AIM OF THE EXERCISE – Only the words of the entries are wanted, repeated exactly and without images.

*** THE DATA Section Begins ***

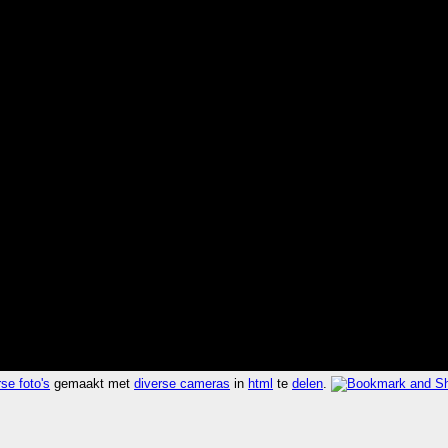
se foto's
gemaakt met
diverse cameras
in
html
te
delen
.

*** THE DATA Section Ends ***

ANSWER –
se foto's
gemaakt met
diverse cameras
in
html
te
delen
.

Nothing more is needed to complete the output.